As the prototype is built, this early Soldier feedback will help identify any quick-fix flaws and offer ways to improve the operational capacity. The system consists of a 40-foot Transporter Erector Launcher (TEL) with missiles and a Battery Operations Center (BOC). The truck and trailer combination, and the BOC, are all taken from existing Army stock and are in the process of being modified to create new equipment that's never been used in this way before. "You can apply virtual reality and augmented reality to almost any concept the Army or other component has and gain vital feedback," said 1st Sergeant Michael Weaver, with the 1-31st Field Artillery Battalion, 434th Field Artillery Brigade at the Fort Sill Fires Center of Excellence. "Identifying potential issues early on in the development process is crucial because it is easier and cheaper to adjust design during the concept phase as opposed to production."

The Army Rapid Capabilities and Critical Technologies Office (RCCTO) is charged with delivering the prototype LRHW to a battery no later than the fiscal year 2023. The LRHW will introduce a new class of ultrafast, maneuverable, long-range missiles that will launch from mobile ground platforms. The prototype includes hypersonic missiles with a Common Hypersonic Glide Body (CHGB), the TEL and BOC.

This aggressive prototyping schedule, which pushes the Army's initial hypersonic capability delivery ahead by two years, can't wait until the hardware is modified and integrated for Soldier feedback. Virtual reality fills the void by enabling Soldier touchpoints on an early and regular basis.
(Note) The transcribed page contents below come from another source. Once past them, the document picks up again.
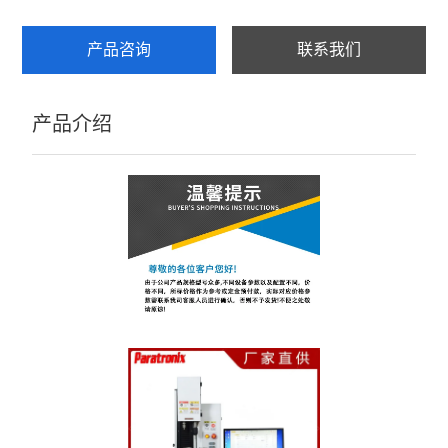
产品咨询
联系我们
产品介绍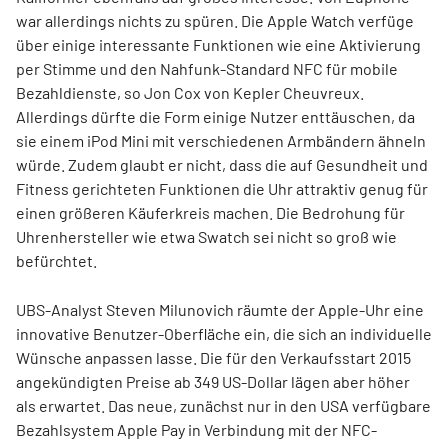
war allerdings nichts zu spüren. Die Apple Watch verfüge
über einige interessante Funktionen wie eine Aktivierung
per Stimme und den Nahfunk-Standard NFC für mobile
Bezahldienste, so Jon Cox von Kepler Cheuvreux.
Allerdings dürfte die Form einige Nutzer enttäuschen, da
sie einem iPod Mini mit verschiedenen Armbändern ähneln
würde. Zudem glaubt er nicht, dass die auf Gesundheit und
Fitness gerichteten Funktionen die Uhr attraktiv genug für
einen größeren Käuferkreis machen. Die Bedrohung für
Uhrenhersteller wie etwa Swatch sei nicht so groß wie
befürchtet.
UBS-Analyst Steven Milunovich räumte der Apple-Uhr eine
innovative Benutzer-Oberfläche ein, die sich an individuelle
Wünsche anpassen lasse. Die für den Verkaufsstart 2015
angekündigten Preise ab 349 US-Dollar lägen aber höher
als erwartet. Das neue, zunächst nur in den USA verfügbare
Bezahlsystem Apple Pay in Verbindung mit der NFC-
"We have a very tight timeline with the LRHW," said COL Ian Humphrey, integration project manager for the RCCTO's Army Hypersonic Project Office. "We have to make it safe and we must meet very hard requirements. Although the LRHW is a prototype, the Soldier feedback we get here provides operational input early in the process. This is not only to help inform the LRHW, but also aid in the development of the Army's hypersonics program of record."
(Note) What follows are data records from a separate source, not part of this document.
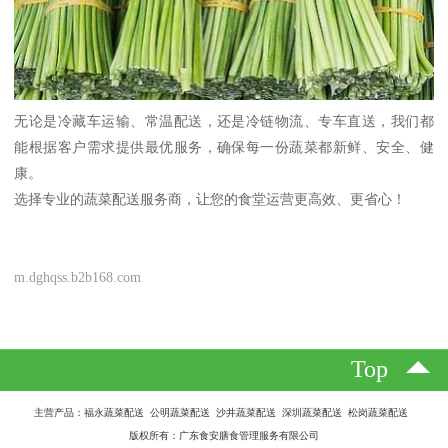
无论是冷藏车运输、常温配送，还是冷链物流、专车直送，我们都
能根据客户需求提供最优服务，确保每一份蔬菜都新鲜、安全、健
康。
选择专业的蔬菜配送服务商，让您的食堂运营更高效、更省心！
m.dghqss.b2b168.com
Top
主营产品：福永蔬菜配送 公明蔬菜配送 沙井蔬菜配送 深圳蔬菜配送 松岗蔬菜配送
版权所有：广东食安膳食管理服务有限公司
The mixed reality CHIL enables real-time collaboration through equipment including virtual reality headsets, 3D glasses, holograms, and handheld controllers. The facility is owned by Lockheed Martin, which is under contract to deliver the All Up Round plus Canister (AUR+C), which includes the missile stack, the Common Hypersonic Glide Body, and canister. The company also serves as the LRHW prototype system integrator.

Soldiers will be involved throughout the process and as more integrated and modified hardware becomes available, they'll get a chance to walk around the real system. Plans are also in the works to create a CHILNET, which would allow remote sites to utilize the simulations and interact in real-time from multiple locations.